Enabling GPU-native analytics with Xarray and kvikIO

Tuesday, August 30th, 2022 (about 1 year ago)



TLDR#

We demonstrate registering an Xarray backend that reads data from a Zarr store directly to GPU memory as CuPy arrays using the new kvikIO library and GPU Direct Storage technology. This allows direct-to-GPU reads and GPU-native analytics on existing pipelines 🎉 😱 🤯 🥳.

Background#

What is GPU Direct Storage?#

Quoting this nVIDIA blogpost

Diagram showing standard path between GPU memory and CPU memory on the left, versus a direct data path between GPU memory and storage on the right

What is kvikIO?#

For Xarray, the key bit is that kvikIO exposes a a zarr store called GDSStore that does all the hard work for us. Since Xarray knows how to read Zarr stores, we can adapt it to create a new storage backend that uses kvikio. And thanks to recent work funded by the Chan Zuckerberg Initiative, creating and registering a new backend is quite easy!

Integrating with Xarray#

Getting all these pieces to work together requires using three in-progress pull requests that

  1. Teach Zarr to handle alternative array classes
  2. Rewrite a small bit of Xarray to not cast all data to a numpy array after read from disk
  3. Make a backend that connects Xarray to kvikIO

Writing the backend for Xarray was relatively easy with most of the code copied over or inherited from the existing Zarr backend. We did have to ensure that dimension coordinates (for example, a time dimension with timestamps for a timeseries dataset) could be read in directly to host memory (RAM) without raising an error (by default kvikIO loads all data to device memory). This is required because Xarrays creates pandas.Index objects for such variables. In the future, we could consider using cudf.Index instead to allow a fully GPU-backed Xarray object.

Usage#

Assuming you have all the pieces together (see Appendix I and Appendix II for step-by-step instructions), then using all this cool technology only requires adding engine="kvikio" to your open_dataset line (!)

1import xarray as xr
2
3ds = xr.open_dataset("file.zarr", engine="kvikio", consolidated=False)
4

Notice that importing cupy_xarray was not needed. cupy_xarray uses entrypoints to register the kvikIO backend with Xarray.

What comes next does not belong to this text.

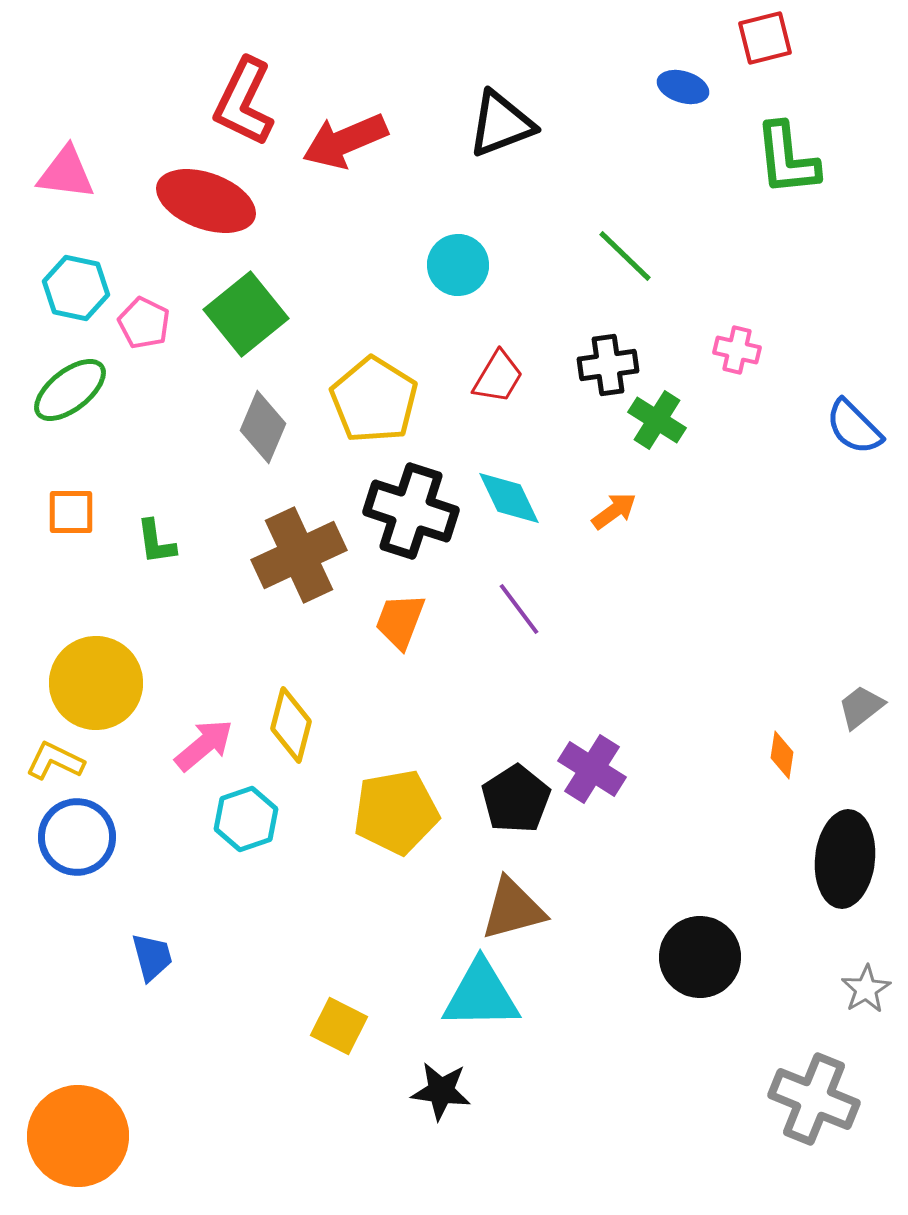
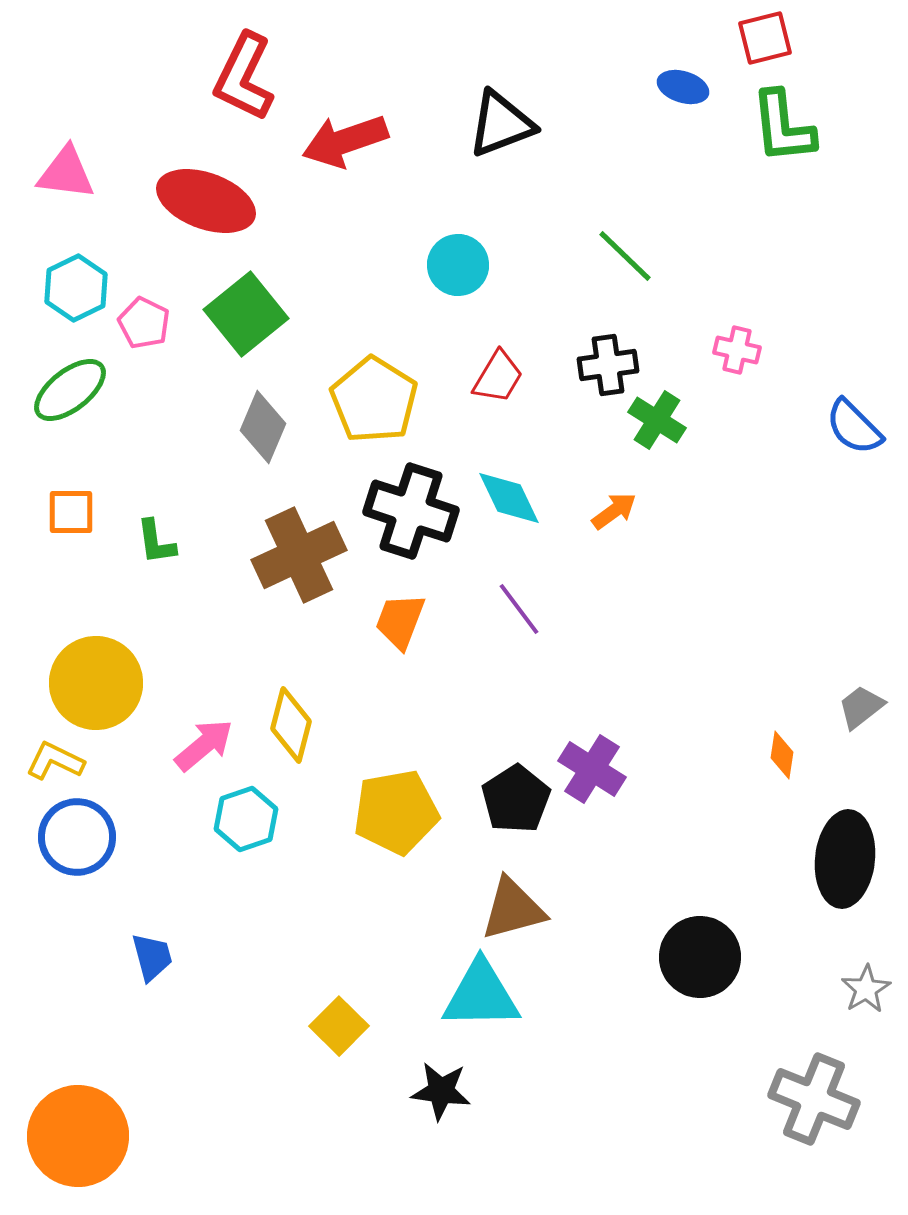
red L-shape at (244, 102): moved 25 px up
red arrow at (345, 141): rotated 4 degrees clockwise
green L-shape at (787, 159): moved 4 px left, 32 px up
cyan hexagon at (76, 288): rotated 22 degrees clockwise
yellow square at (339, 1026): rotated 18 degrees clockwise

With this ds.load() will load directly to GPU memory and ds will now contain CuPy arrays. At present there are a few limitations:

  1. Zarr stores cannot be read with consolidated metadata, and
  2. compression is unsupported by the kvikIO backend.

Quick demo#

First create an example uncompressed dataset to read from

1import xarray as xr
2
3store = "./air-temperature.zarr"
4
5airt = xr.tutorial.open_dataset("air_temperature", engine="netcdf4")
6
7for var in airt.variables:
8    airt[var].encoding["compressor"] = None
9airt.to_zarr(store, mode="w", consolidated=True)
10

Now read

1# consolidated must be False
2ds = xr.open_dataset(store, engine="kvikio", consolidated=False)
3ds.air
4
1<xarray.DataArray 'air' (time: 2920, lat: 25, lon: 53)>
2[3869000 values with dtype=float32]
3Coordinates:
4  * lat      (lat) float32 75.0 72.5 70.0 67.5 65.0 ... 25.0 22.5 20.0 17.5 15.0
5  * lon      (lon) float32 200.0 202.5 205.0 207.5 ... 322.5 325.0 327.5 330.0
6  * time     (time) datetime64[ns] 2013-01-01 ... 2014-12-31T18:00:00
7Attributes:
8    GRIB_id:       11
9    GRIB_name:     TMP
10    actual_range:  [185.16000366210938, 322.1000061035156]
11    dataset:       NMC Reanalysis
12    level_desc:    Surface
13    long_name:     4xDaily Air temperature at sigma level 995
14    parent_stat:   Other
15    precision:     2
16    statistic:     Individual Obs
17    units:         degK
18    var_desc:      Air temperature
19

Note that we get Xarray's lazy backend arrays by default, and that dimension coordinate variables lat, lon, time were read. At this point this looks identical to what we get with a standard xr.open_dataset(store, engine="zarr") command.

Now load a small subset

1type(ds["air"].isel(time=0, lat=10).load().data)
2
cupy._core.core.ndarray

Success! 🎉 😱 🤯 🥳

Xarray integrates decently well with CuPy arrays so you should be able to test out existing analysis pipelines pretty easily.

Cool demo#

See above! 😆 We don't have a more extensive analysis demo yet but are looking to develop one very soon! The limiting step here is access to capable hardware.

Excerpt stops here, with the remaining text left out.